The young man has outlined an area, stretching from Monterey Park to El Monte, which could become the heart of a new Latino-dominated County Board of Supervisors district. According to data displayed on the screen, 58.9% of its population is Latino and 63.3% of its registered voters are Democrats.

By tweaking the stored data, Schreiber can tell you how Michael S. Dukakis did there, precinct by precinct, in the 1988 presidential election, how people there voted on gun control or a nuclear weapons freeze in 1982, how a local congressman was rated in 1986 by Americans for Democratic Action or, if necessary, how many flush toilets there are on each block. There are 20,000 political and demographic variables in the Rose Institute’s data banks.

With that kind of capability, districts can be drawn that are unassailably safe for either Democrats or Republicans, say Heslop and Hardy. Past reapportionments have produced--with the admitted assistance of the two “born-again” critics of the system--districts that cut across city or county boundaries or connect centers of population with narrow corridors.
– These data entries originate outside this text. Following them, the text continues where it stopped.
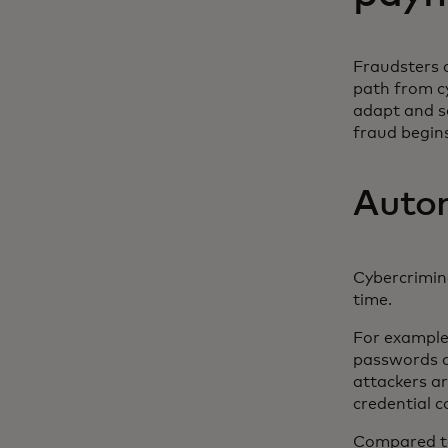
Fraudsters a
path from c
adapt and s
fraud begin
Auton
Cybercrimin
time.
For example
passwords ac
attackers ar
credential 
Compared to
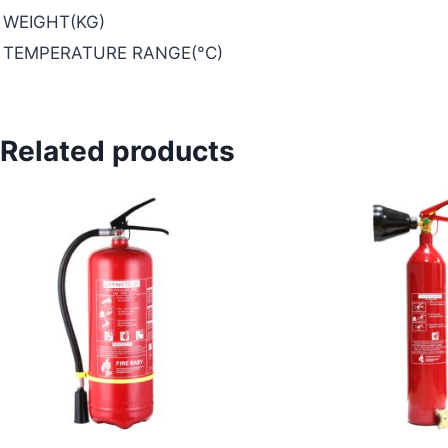
WEIGHT(KG)
TEMPERATURE RANGE(°C)
Related products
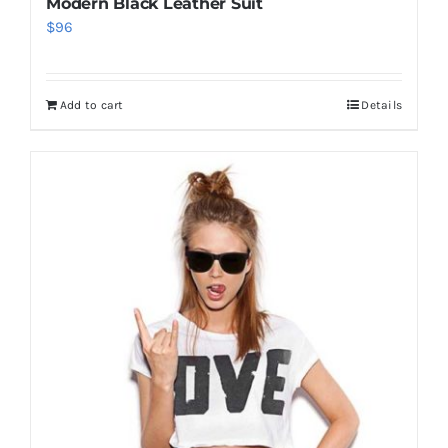
Modern Black Leather Suit
$
96
Add to cart
Details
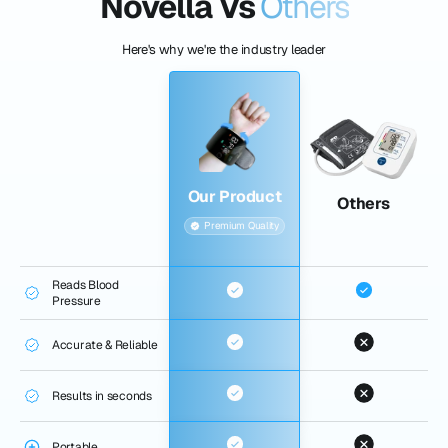
Novella Vs
Others
Here's why we're the industry leader
Our Product
Others
Premium Quality
Reads Blood
Pressure
Accurate & Reliable
Results in seconds
Portable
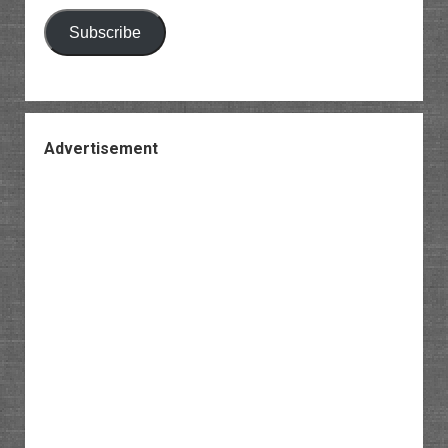
Subscribe
Advertisement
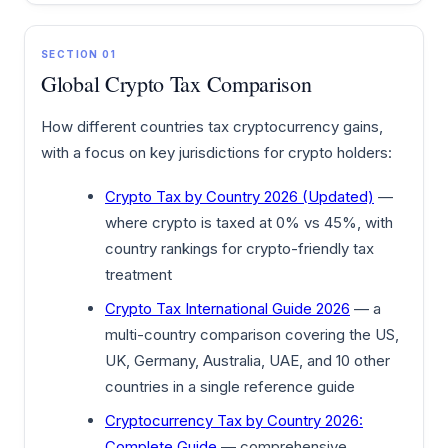
SECTION 01
Global Crypto Tax Comparison
How different countries tax cryptocurrency gains,
with a focus on key jurisdictions for crypto holders:
Crypto Tax by Country 2026 (Updated)
—
where crypto is taxed at 0% vs 45%, with
country rankings for crypto-friendly tax
treatment
Crypto Tax International Guide 2026
— a
multi-country comparison covering the US,
UK, Germany, Australia, UAE, and 10 other
countries in a single reference guide
Cryptocurrency Tax by Country 2026:
Complete Guide
— comprehensive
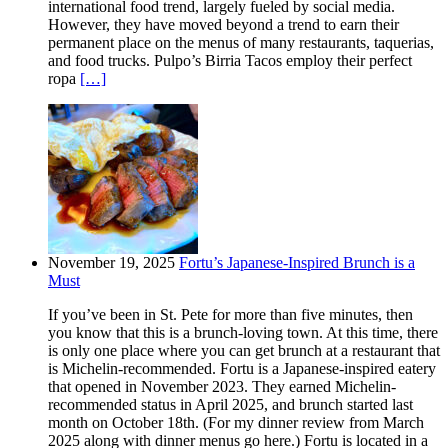
international food trend, largely fueled by social media.
However, they have moved beyond a trend to earn their
permanent place on the menus of many restaurants, taquerias,
and food trucks. Pulpo’s Birria Tacos employ their perfect
ropa
[…]
November 19, 2025
Fortu’s Japanese-Inspired Brunch is a
Must
If you’ve been in St. Pete for more than five minutes, then
you know that this is a brunch-loving town. At this time, there
is only one place where you can get brunch at a restaurant that
is Michelin-recommended. Fortu is a Japanese-inspired eatery
that opened in November 2023. They earned Michelin-
recommended status in April 2025, and brunch started last
month on October 18th. (For my dinner review from March
2025 along with dinner menus go here.) Fortu is located in a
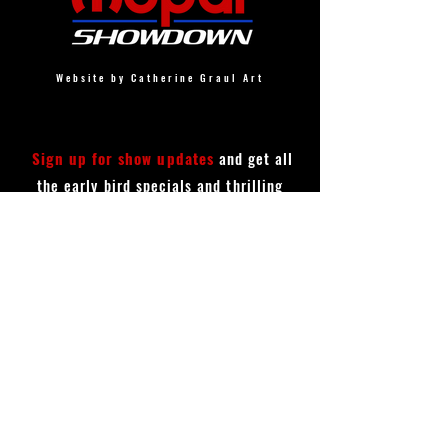
Website by Catherine Graul Art
Sign up for show updates
and get all
the early bird specials and thrilling
announcements!
First Name
Last Name
Email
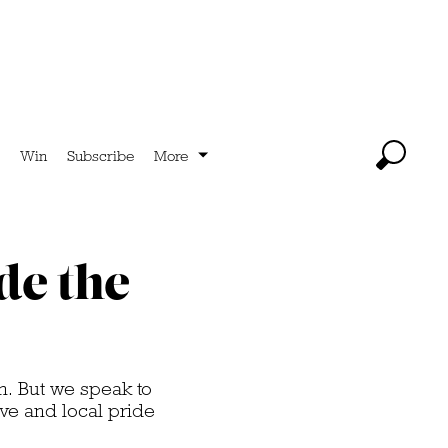
Win
Subscribe
More
de the
n. But we speak to
ve and local pride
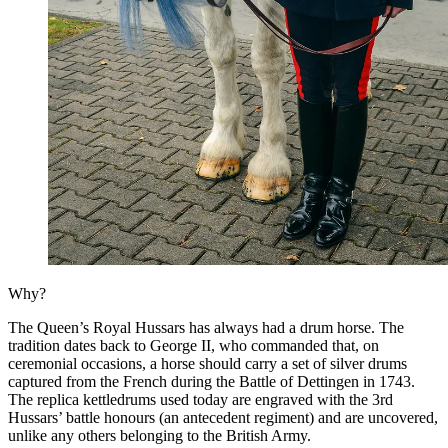
Why?
The Queen’s Royal Hussars has always had a drum horse. The
tradition dates back to George II, who commanded that, on
ceremonial occasions, a horse should carry a set of silver drums
captured from the French during the Battle of Dettingen in 1743.
The replica kettledrums used today are engraved with the 3rd
Hussars’ battle honours (an antecedent regiment) and are uncovered,
unlike any others belonging to the British Army.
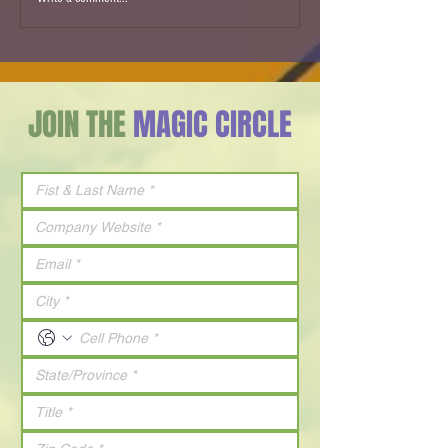
SPECIAL GUEST - A Maze in Video - 2011
JOIN THE
MAGIC CIRCLE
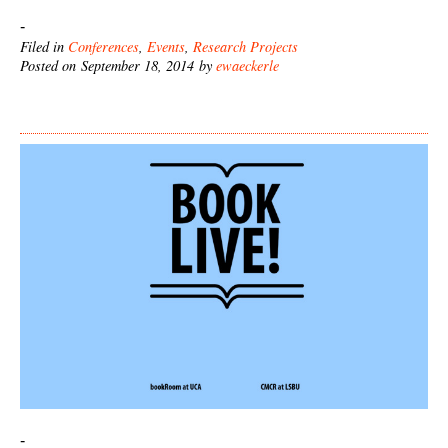
-
Filed in
Conferences
,
Events
,
Research Projects
Posted on September 18, 2014 by
ewaeckerle
-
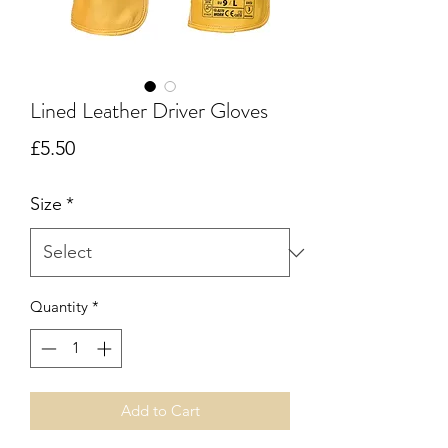
Lined Leather Driver Gloves
Price
£5.50
Size
*
Quantity
*
Add to Cart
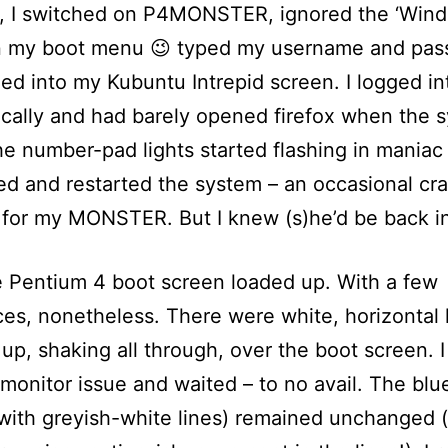
l, I switched on P4MONSTER, ignored the ‘Win
in my boot menu 😉 typed my username and pas
ed into my Kubuntu Intrepid screen. I logged in
cally and had barely opened firefox when the 
e number-pad lights started flashing in maniac 
ed and restarted the system – an occasional cr
or my MONSTER. But I knew (s)he’d be back in
 Pentium 4 boot screen loaded up. With a few
ces, nonetheless. There were white, horizontal 
up, shaking all through, over the boot screen. 
a monitor issue and waited – to no avail. The blu
with greyish-white lines) remained unchanged 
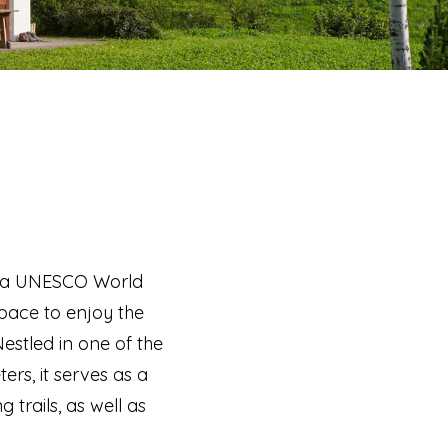
ted a UNESCO World
space to enjoy the
estled in one of the
rs, it serves as a
 trails, as well as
One result has been a suspiciously high rate of return for elected officials, Heslop and Hardy said. In the past three general elections, only one incumbent in the 40-member state Senate and three incumbents in the 80-member Assembly have been defeated.

“The turnover rate is higher in the U.S. Supreme Court (whose members are appointed for life) than it is in the California congressional delegation,” Heslop said.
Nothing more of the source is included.